[Dataset entries]
-----

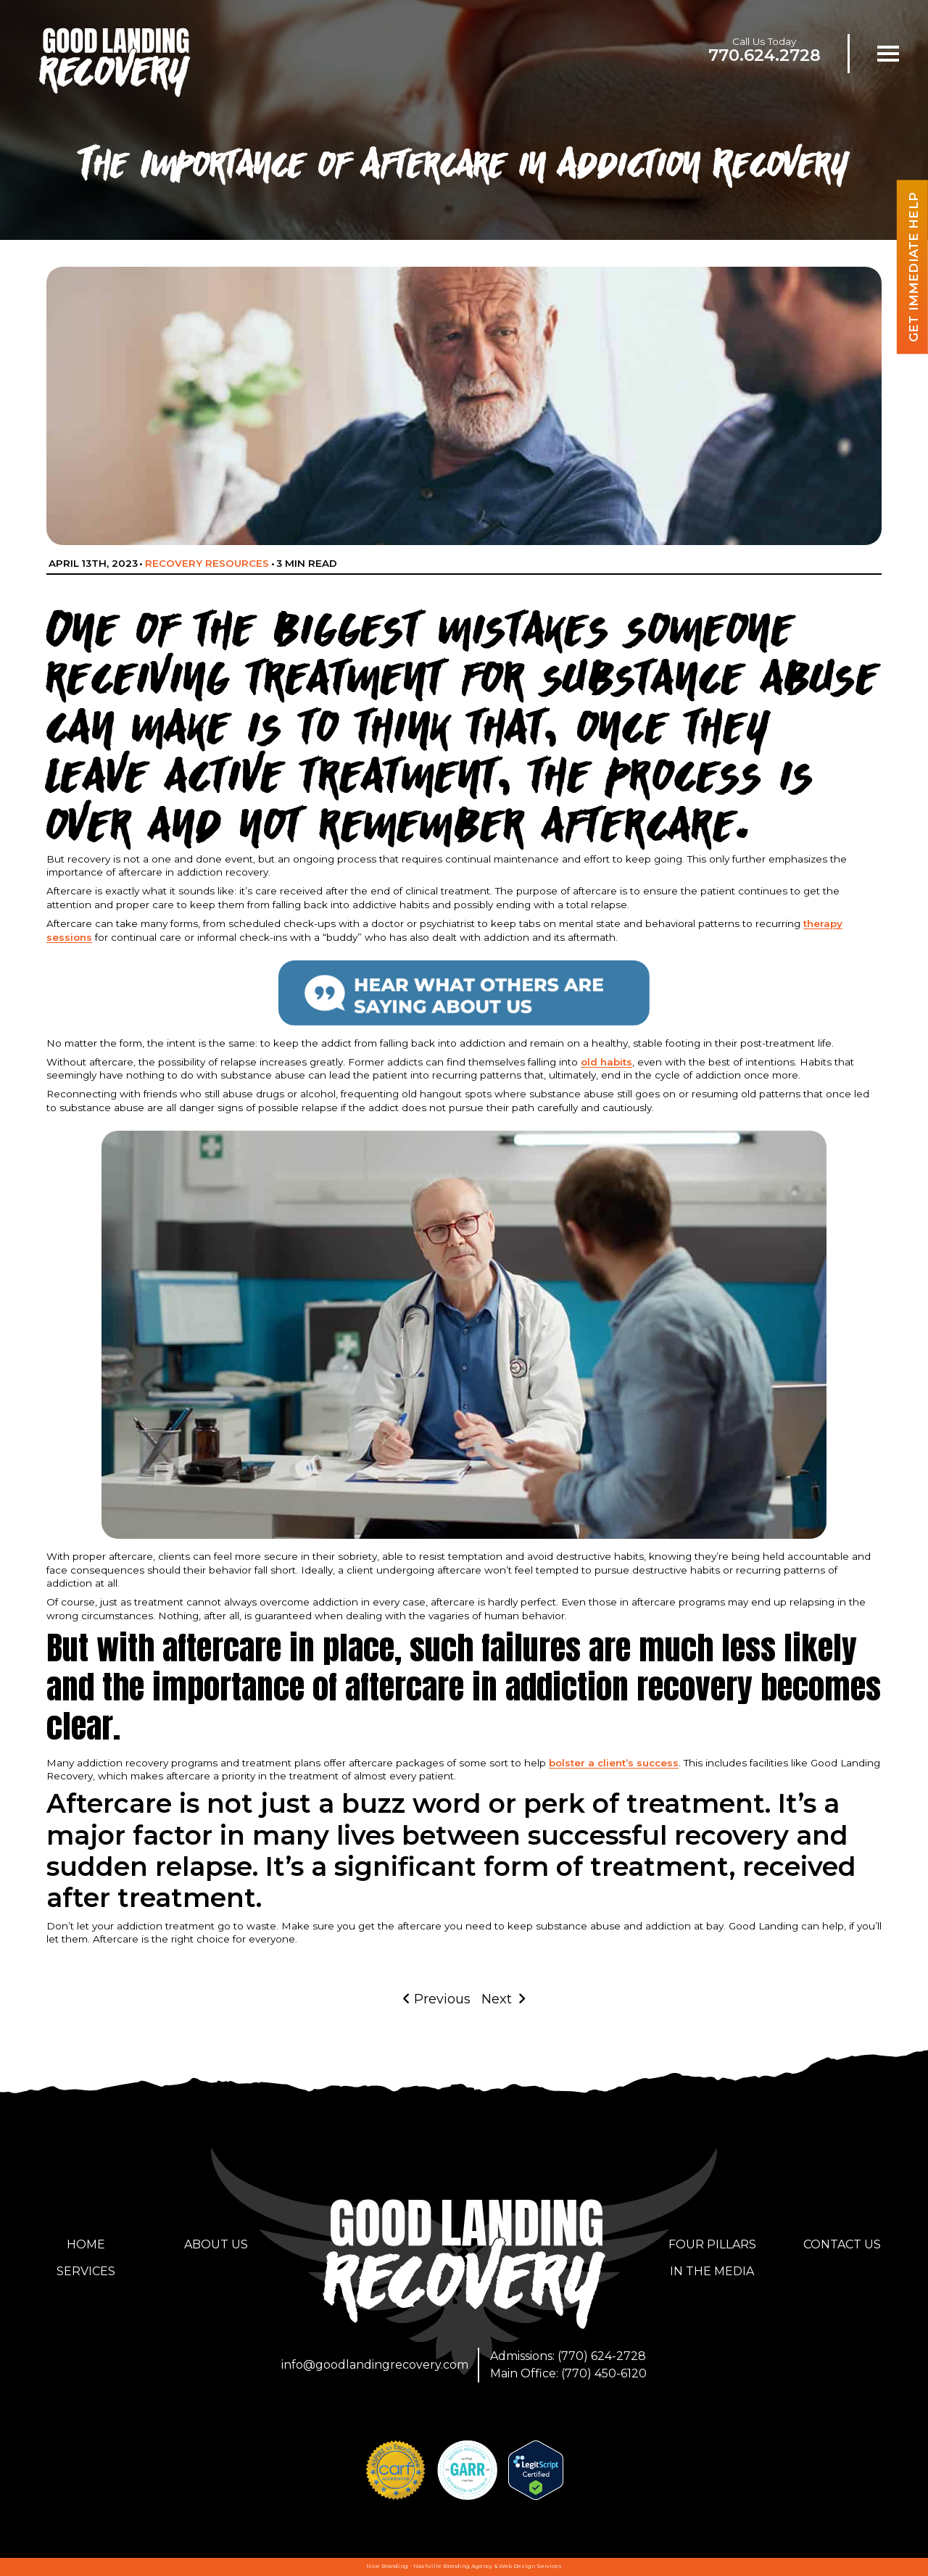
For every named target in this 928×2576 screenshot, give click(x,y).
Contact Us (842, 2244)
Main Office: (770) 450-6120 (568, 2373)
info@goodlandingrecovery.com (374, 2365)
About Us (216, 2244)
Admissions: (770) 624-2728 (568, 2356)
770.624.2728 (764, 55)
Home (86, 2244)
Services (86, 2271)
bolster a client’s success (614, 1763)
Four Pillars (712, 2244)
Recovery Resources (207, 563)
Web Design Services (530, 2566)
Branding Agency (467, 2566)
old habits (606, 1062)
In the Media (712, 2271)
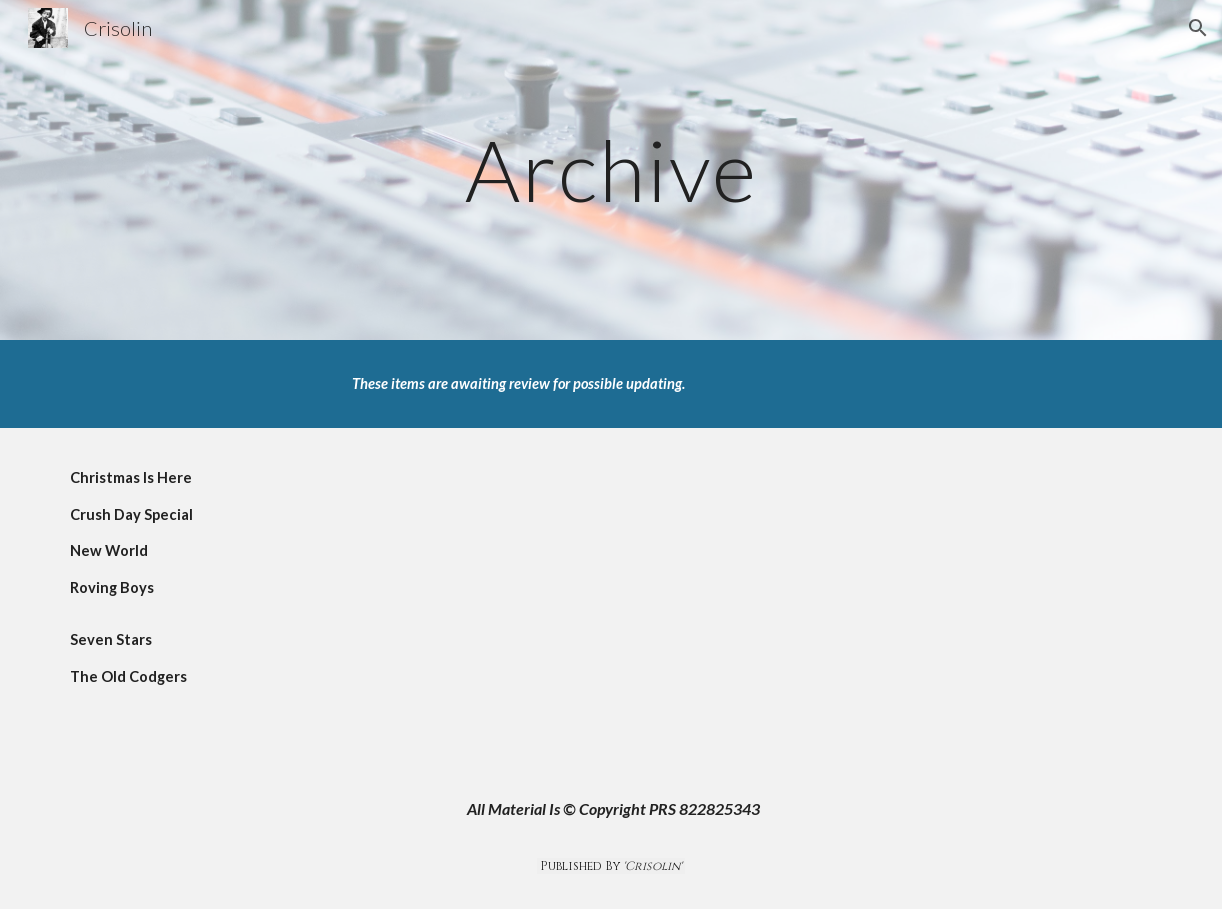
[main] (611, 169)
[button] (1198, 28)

-----

From the line containing "Admissions: (770) 624-2728 (568, 2356)" through the end of the entries, quote each line exactly and nothing else, excluding all pictures.

RESPONSE TO THIS TASK =>
Admissions: (770) 624-2728 (568, 2356)
770.624.2728 (764, 55)
Home (86, 2244)
Services (86, 2271)
bolster a client’s success (614, 1763)
Four Pillars (712, 2244)
Recovery Resources (207, 563)
Web Design Services (530, 2566)
Branding Agency (467, 2566)
old habits (606, 1062)
In the Media (712, 2271)
[main] (611, 169)
[button] (1198, 28)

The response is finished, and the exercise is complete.